Die CSU positioniert sich - in alter Tradition - wieder einmal am rechten Rand des "Establishments", ob aus innerer Überzeugung oder der strategischen Überlegung heraus, rechtsradikales Wählerpotential so zu binden. Rechtsverteidiger sozusagen. Die Grenzen gehören dicht gemacht, Orbán hatte "von Anfang an Recht", die Einladung Merkels an die Flüchtlinge wird uns noch "teuer zu stehen kommen", keine "Neuverschuldung für Flüchtlinge" sind Parolen aus der Münchener Parteizentrale, die ebenso gut von der Fidesz-Pressestellte hätten kommen können. Die Einstellung des Zugverkehrs zwischen Salzburg und Münschen, exakt bis zum Ende des Münchner Oktoberfestes ist dabei ein besonderes Schmankerl weiß-blauen Dünkels.

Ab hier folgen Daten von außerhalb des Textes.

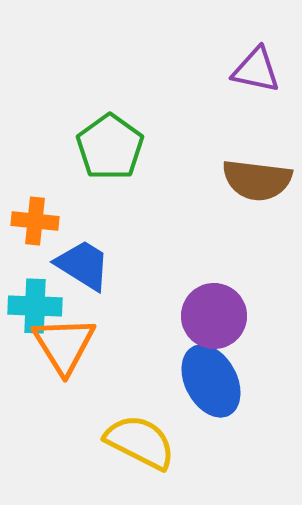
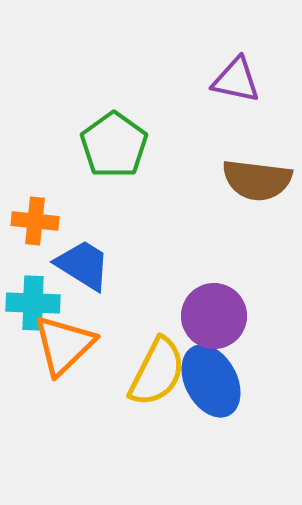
purple triangle: moved 20 px left, 10 px down
green pentagon: moved 4 px right, 2 px up
cyan cross: moved 2 px left, 3 px up
orange triangle: rotated 18 degrees clockwise
yellow semicircle: moved 17 px right, 70 px up; rotated 90 degrees clockwise
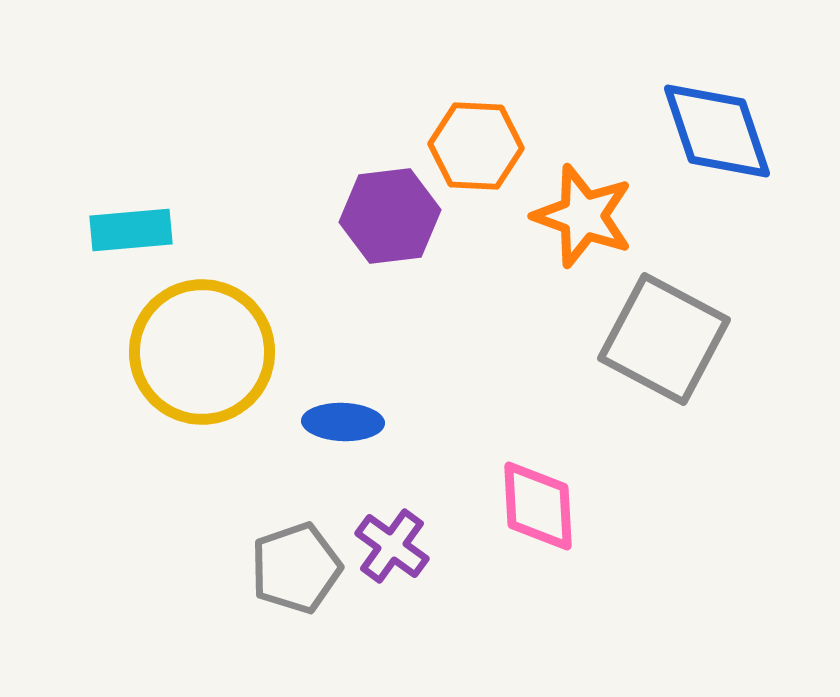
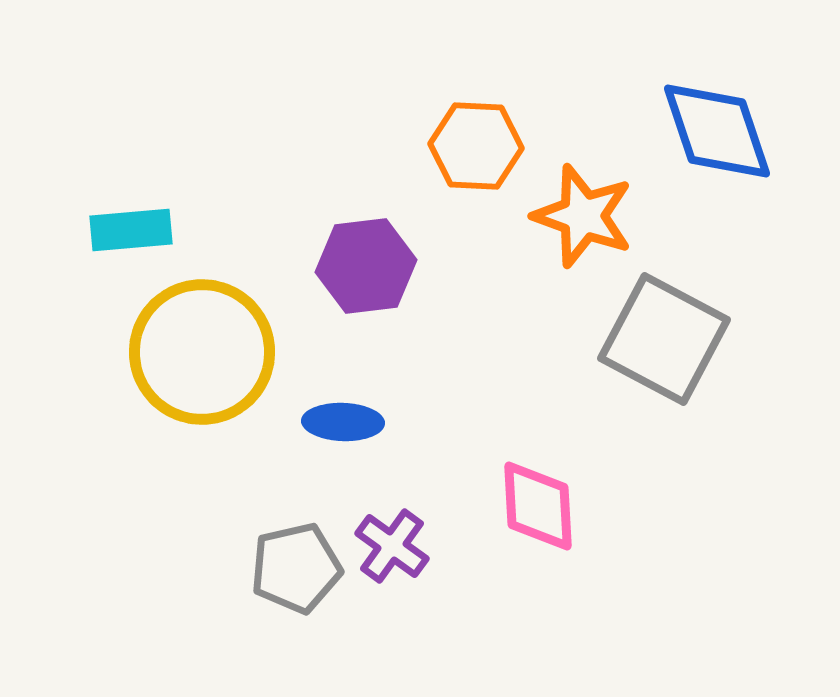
purple hexagon: moved 24 px left, 50 px down
gray pentagon: rotated 6 degrees clockwise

Kuscheln, Geisterfahrt, Provokation

Die Reaktionen der bayerischen Oppositionsparteien sind eindeutig: Die Einladung sei eine Provokation. "Widerlich" und "abenteuerlich" nannte die Fraktionschefin der Grünen das "Kuscheln" Seehofers mit dem "Rechtspopulisten Orban". Der Parteivorsitzende der Linken, Bernd Riexinger, warf der CSU vor, "Rassismus endgültig zur Chefsache" gemacht zu haben. SPD-Vize Ralf Stegner nennt die Flüchtlings- und Europapolitik der CSU "eine Geisterfahrt". "Die CSU macht sich zum Komplizen mit jemandem, der Stacheldrahtzäune baut und Flüchtlinge zusammenknüppelt. Eine Politik des Schlagstocks und des Tränengases kann doch hoffentlich kein Vorbild für Bayern sein."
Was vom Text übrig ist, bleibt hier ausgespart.